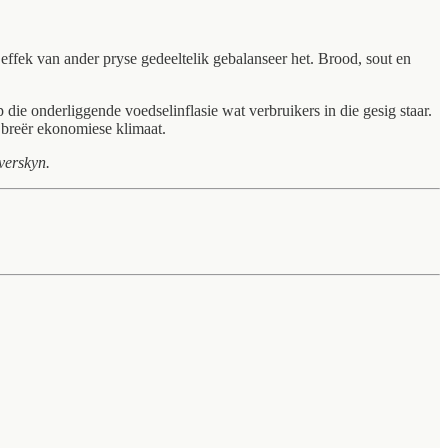
effek van ander pryse gedeeltelik gebalanseer het. Brood, sout en
ie onderliggende voedselinflasie wat verbruikers in die gesig staar.
e breër ekonomiese klimaat.
verskyn.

____

YOUR INSTRUCTIONS: Your copy of the material above should be exact and free of pictures.

RESULT FOR THIS EXERCISE:
effek van ander pryse gedeeltelik gebalanseer het. Brood, sout en
ie onderliggende voedselinflasie wat verbruikers in die gesig staar.
e breër ekonomiese klimaat.
verskyn.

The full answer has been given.